EXERCISE PROMPT –
Within the records, say how many lines include the word "elements"; the answer should be the number and no more.

Source records
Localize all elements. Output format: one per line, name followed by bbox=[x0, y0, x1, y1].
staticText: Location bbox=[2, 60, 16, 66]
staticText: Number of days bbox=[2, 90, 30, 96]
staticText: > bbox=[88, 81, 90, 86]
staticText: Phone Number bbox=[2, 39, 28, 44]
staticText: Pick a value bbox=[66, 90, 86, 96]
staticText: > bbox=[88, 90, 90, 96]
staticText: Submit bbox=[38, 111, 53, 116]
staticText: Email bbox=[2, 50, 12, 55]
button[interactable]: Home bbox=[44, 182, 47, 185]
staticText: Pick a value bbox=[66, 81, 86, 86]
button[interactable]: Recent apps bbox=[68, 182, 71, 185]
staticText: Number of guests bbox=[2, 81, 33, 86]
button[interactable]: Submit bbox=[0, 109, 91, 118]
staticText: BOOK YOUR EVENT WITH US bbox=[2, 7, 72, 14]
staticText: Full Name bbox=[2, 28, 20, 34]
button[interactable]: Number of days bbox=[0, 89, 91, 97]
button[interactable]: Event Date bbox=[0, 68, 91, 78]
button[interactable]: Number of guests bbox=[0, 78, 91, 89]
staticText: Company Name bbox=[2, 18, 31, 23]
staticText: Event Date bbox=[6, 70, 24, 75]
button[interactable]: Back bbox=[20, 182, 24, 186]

--

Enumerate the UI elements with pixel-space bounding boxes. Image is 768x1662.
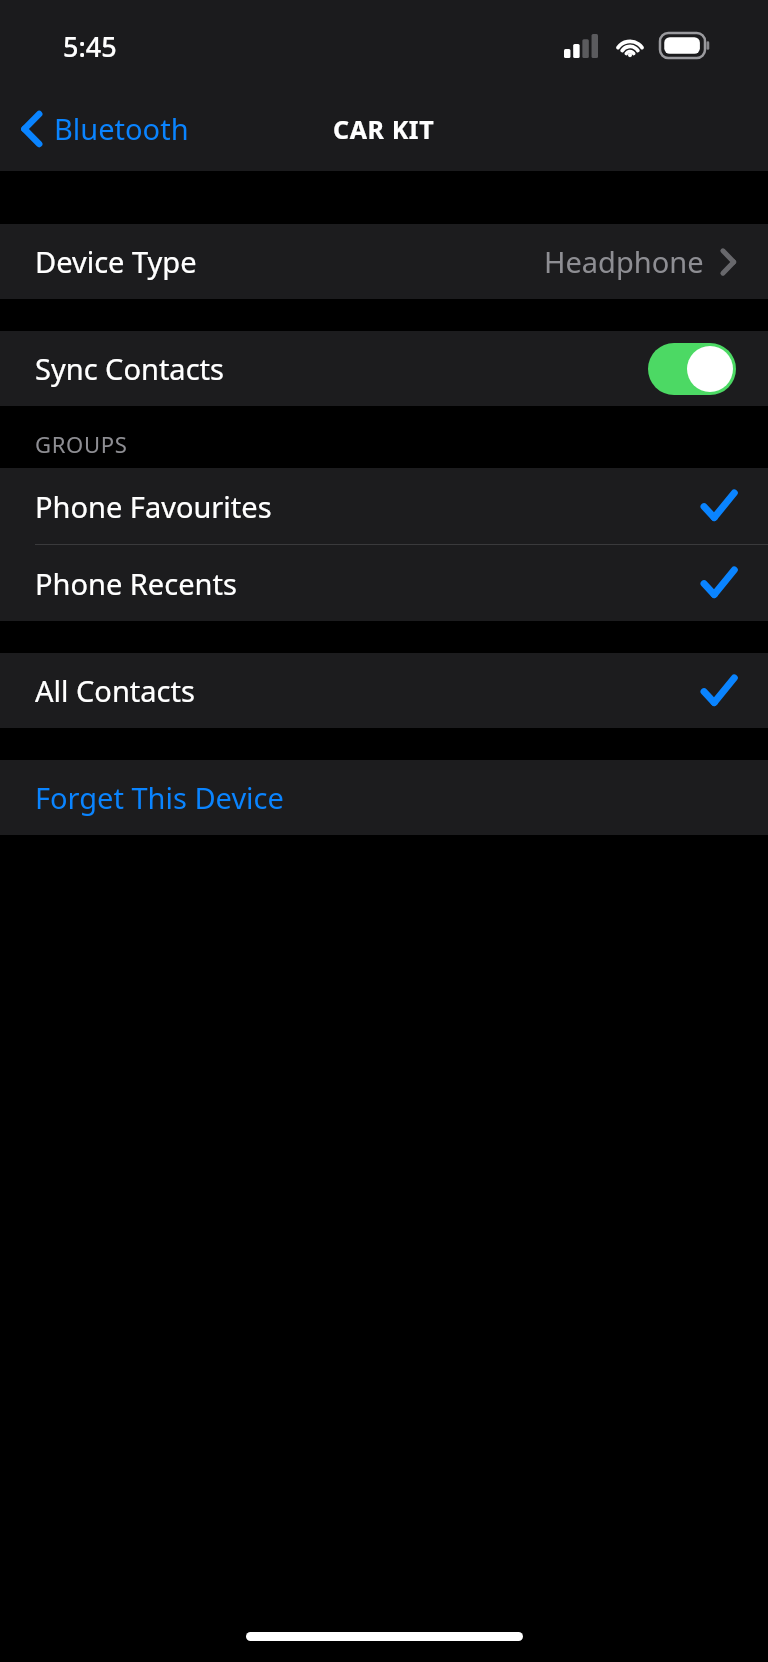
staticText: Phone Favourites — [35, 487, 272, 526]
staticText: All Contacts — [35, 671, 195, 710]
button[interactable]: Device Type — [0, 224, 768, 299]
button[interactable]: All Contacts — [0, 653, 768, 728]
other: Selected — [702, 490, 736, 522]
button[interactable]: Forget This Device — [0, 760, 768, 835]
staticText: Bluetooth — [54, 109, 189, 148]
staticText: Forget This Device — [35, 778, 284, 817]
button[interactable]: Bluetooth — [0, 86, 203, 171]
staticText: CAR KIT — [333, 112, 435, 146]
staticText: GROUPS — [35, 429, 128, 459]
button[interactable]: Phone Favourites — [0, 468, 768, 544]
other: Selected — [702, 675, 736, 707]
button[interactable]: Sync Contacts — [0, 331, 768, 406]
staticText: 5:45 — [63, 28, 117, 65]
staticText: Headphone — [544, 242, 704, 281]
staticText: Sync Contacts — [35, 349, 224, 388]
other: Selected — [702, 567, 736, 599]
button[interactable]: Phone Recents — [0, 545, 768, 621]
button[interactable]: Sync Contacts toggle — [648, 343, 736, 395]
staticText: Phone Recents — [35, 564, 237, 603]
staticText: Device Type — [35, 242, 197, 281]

==

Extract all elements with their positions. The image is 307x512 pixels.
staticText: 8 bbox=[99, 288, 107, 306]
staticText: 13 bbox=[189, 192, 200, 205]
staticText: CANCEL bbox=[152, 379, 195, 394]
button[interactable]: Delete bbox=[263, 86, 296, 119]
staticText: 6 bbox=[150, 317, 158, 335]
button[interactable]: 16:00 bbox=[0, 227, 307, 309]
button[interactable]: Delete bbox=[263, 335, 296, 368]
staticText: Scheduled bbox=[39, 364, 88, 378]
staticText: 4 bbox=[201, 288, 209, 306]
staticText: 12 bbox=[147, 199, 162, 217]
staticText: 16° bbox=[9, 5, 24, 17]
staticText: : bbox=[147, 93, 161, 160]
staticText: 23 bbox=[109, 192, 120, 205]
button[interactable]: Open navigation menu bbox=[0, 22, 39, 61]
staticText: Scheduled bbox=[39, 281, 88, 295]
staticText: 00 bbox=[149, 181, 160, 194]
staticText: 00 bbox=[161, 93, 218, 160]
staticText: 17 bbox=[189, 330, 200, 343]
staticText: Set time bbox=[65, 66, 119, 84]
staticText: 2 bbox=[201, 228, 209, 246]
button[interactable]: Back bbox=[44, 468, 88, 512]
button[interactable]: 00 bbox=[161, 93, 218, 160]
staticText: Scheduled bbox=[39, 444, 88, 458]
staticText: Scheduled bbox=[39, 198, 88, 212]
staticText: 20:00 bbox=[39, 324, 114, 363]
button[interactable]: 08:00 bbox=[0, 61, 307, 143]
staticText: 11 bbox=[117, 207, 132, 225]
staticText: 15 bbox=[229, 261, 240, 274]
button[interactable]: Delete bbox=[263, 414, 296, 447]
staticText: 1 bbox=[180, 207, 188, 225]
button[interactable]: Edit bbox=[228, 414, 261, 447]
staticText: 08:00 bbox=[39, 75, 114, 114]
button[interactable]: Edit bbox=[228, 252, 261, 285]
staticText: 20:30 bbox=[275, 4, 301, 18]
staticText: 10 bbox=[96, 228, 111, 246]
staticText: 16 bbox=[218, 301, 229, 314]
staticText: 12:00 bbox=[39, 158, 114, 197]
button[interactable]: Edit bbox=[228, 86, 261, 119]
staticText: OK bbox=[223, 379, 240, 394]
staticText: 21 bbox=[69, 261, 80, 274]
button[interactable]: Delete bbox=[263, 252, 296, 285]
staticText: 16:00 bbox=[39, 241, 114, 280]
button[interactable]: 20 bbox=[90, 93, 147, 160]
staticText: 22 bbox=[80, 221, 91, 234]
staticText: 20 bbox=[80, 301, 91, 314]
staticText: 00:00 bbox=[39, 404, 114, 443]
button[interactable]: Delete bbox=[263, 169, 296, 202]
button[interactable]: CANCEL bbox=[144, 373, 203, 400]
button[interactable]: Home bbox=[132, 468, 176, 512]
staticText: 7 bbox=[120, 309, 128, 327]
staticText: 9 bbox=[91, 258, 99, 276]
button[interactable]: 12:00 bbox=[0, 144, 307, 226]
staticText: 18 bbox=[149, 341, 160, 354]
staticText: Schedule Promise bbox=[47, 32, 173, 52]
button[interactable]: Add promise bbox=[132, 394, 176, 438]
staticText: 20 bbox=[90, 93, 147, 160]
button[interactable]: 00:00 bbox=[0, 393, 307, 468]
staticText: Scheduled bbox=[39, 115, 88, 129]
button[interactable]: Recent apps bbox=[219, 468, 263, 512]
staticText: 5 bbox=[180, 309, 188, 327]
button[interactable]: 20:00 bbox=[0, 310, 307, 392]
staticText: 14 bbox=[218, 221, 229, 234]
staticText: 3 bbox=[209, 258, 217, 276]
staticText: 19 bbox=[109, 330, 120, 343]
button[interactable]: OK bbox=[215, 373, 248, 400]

REPLY TO THE TASK –
3